Take yourself back to 2003, turning on the news and hearing story after story of bombings and terrorism when the invasion of Iraq began in the Middle East. ‘Thousands killed in horrific attack’, etc. We hear so many stories that disturbingly, we become desensitised to hearing these terrible headlines. It’s not often that we get to see, really see, the lives and personalities of people involved in these incidents. The Collector offers a small window into this, allowing 3 characters to chronologically narrate and piece together a story about an Iraqi man called Nasir from different perceptions.

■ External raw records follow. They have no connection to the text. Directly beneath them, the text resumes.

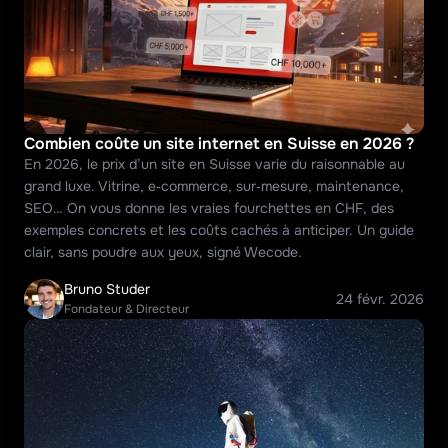
Combien coûte un site internet en Suisse en 2026 ?
En 2026, le prix d’un site en Suisse varie du raisonnable au 
grand luxe. Vitrine, e‑commerce, sur‑mesure, maintenance, 
SEO… On vous donne les vraies fourchettes en CHF, des 
exemples concrets et les coûts cachés à anticiper. Un guide 
clair, sans poudre aux yeux, signé Wecode.
Bruno Studer
24 févr. 2026
Fondateur & Directeur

Henry Naylor’s style of writing is refreshing considering the subject matter. It is lightly sprinkled with moments of humour which not only help to break up the severity and seriousness of the issues, but also make the characters seem all the more human. Naylor’s writing bursts through the audience’s westernised comfort, particularly with the character of Zoya (Anna Riding) who is made likeable and very real. Riding’s characterisations are very enjoyable and believable.
We also hear the perspective from Kasprowicz and Foster, two Americans in the army who are there to help the Iraqi citizens. Disappointingly, the accents from time to time dip in and out of American, leading to a few oddly settling words (an example being “eck -set-tra rather than et-set-er-ah as the Americans would say”) . Olivia Beardsley uses a pace and rhythm throughout which is comparable to modern poetry but is very unsettling for this piece; taking deep breaths in the middle of sentences which interrupt the flow, it detracts from the reality of what she is saying and makes her performance seem a little self-indulgent. Had she taken bigger risks with what she was saying and wasn’t concerned with the way it was being said, this would have improved her performance.
Aside from the love interest section between Kasprowicz and Foster which is very suddenly sprung on and unnecessary to the story, the physicality between Beardsley and William Reay could have been better executed. There was a moment of stillness as they froze in the background in what was supposed to be lust and compulsion, but they weren’t even looking at each other’s faces and it seemed quite weak.
Naylor’s story highlights the reality and makes a very good point that “the real foe is inside the heart of man”. The simplistic and suggested interrogatory set design is perfect for this well told tale, and the three do well to play what is obviously a very difficult story to tell.
The Collector is playing at the Greenwich Theatre until January 21.